Exercise directions — If a line in the data below includes the string "Allgemeine", please return a copy of it.

Dataset excerpts:
==*==
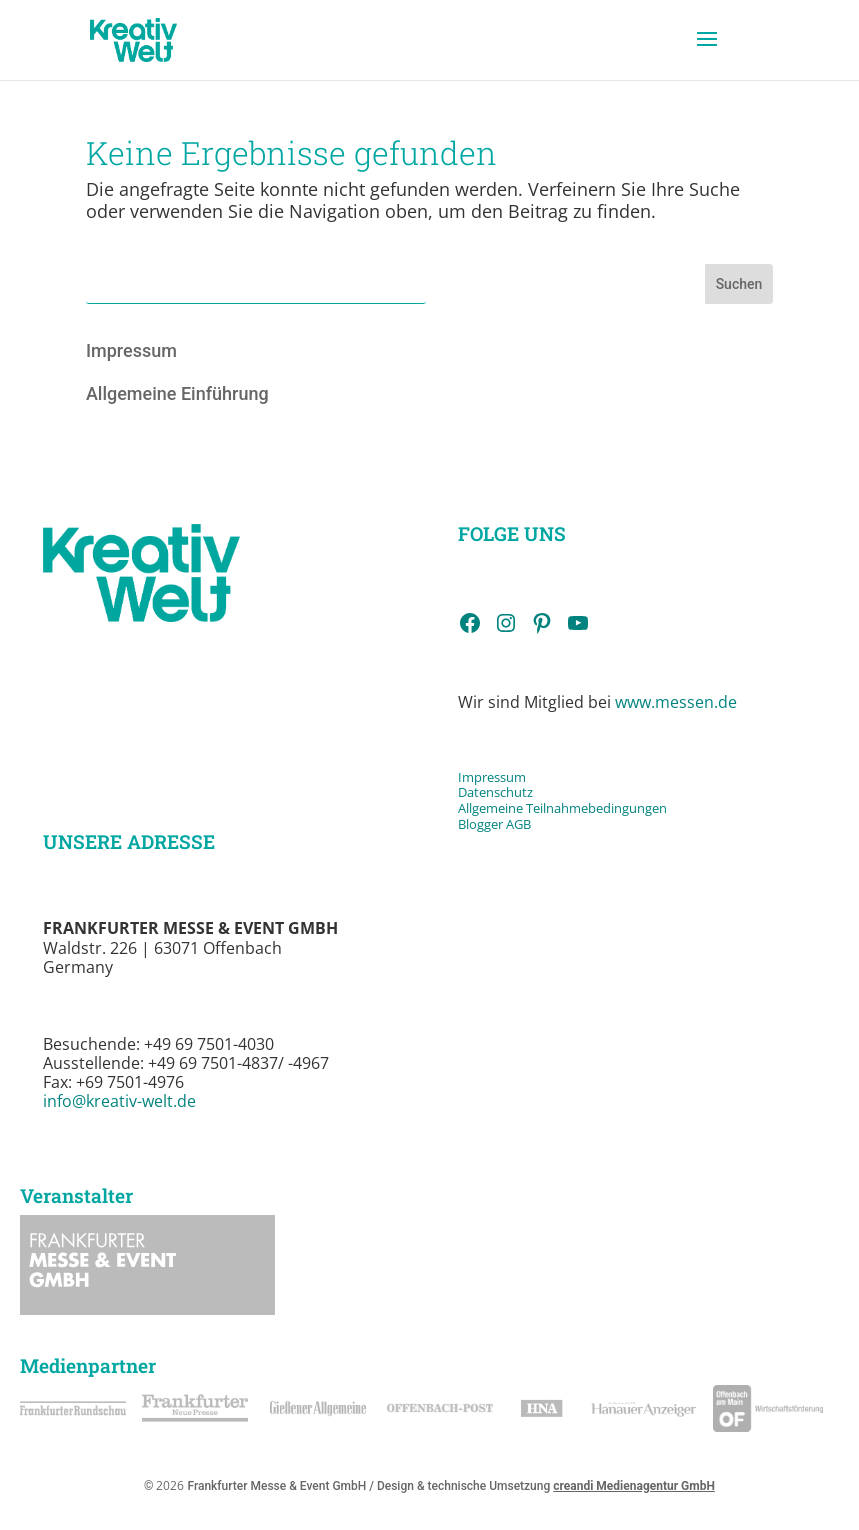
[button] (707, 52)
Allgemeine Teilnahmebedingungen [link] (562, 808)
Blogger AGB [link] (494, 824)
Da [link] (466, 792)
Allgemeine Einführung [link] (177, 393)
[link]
==*==
Final answer —
Allgemeine Teilnahmebedingungen [link] (562, 808)
Allgemeine Einführung [link] (177, 393)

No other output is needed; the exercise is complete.